MATERIAL FOR THIS TASK:
────────────────────
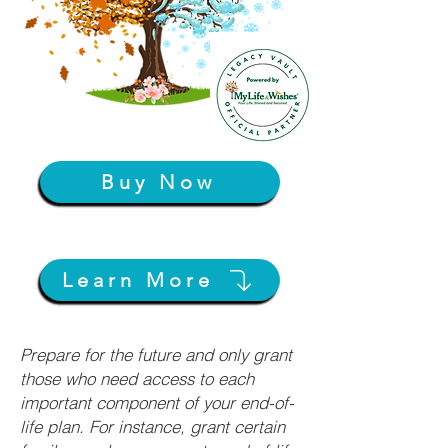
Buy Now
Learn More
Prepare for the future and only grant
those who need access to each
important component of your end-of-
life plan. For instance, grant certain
────────────────────
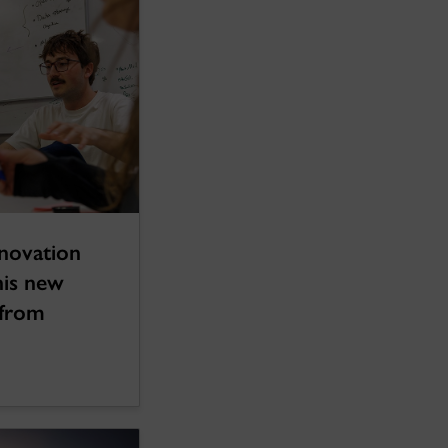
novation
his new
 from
────────────────────
DESCRIPTION OF THE TASK: Only those lines of the entries above that run from the line containing "Prepare for the future and only grant" to the line containing "life plan. For instance, grant certain", both included, should be transcribed exactly.

RESPONSE TO THE TASK:
Prepare for the future and only grant
those who need access to each
important component of your end-of-
life plan. For instance, grant certain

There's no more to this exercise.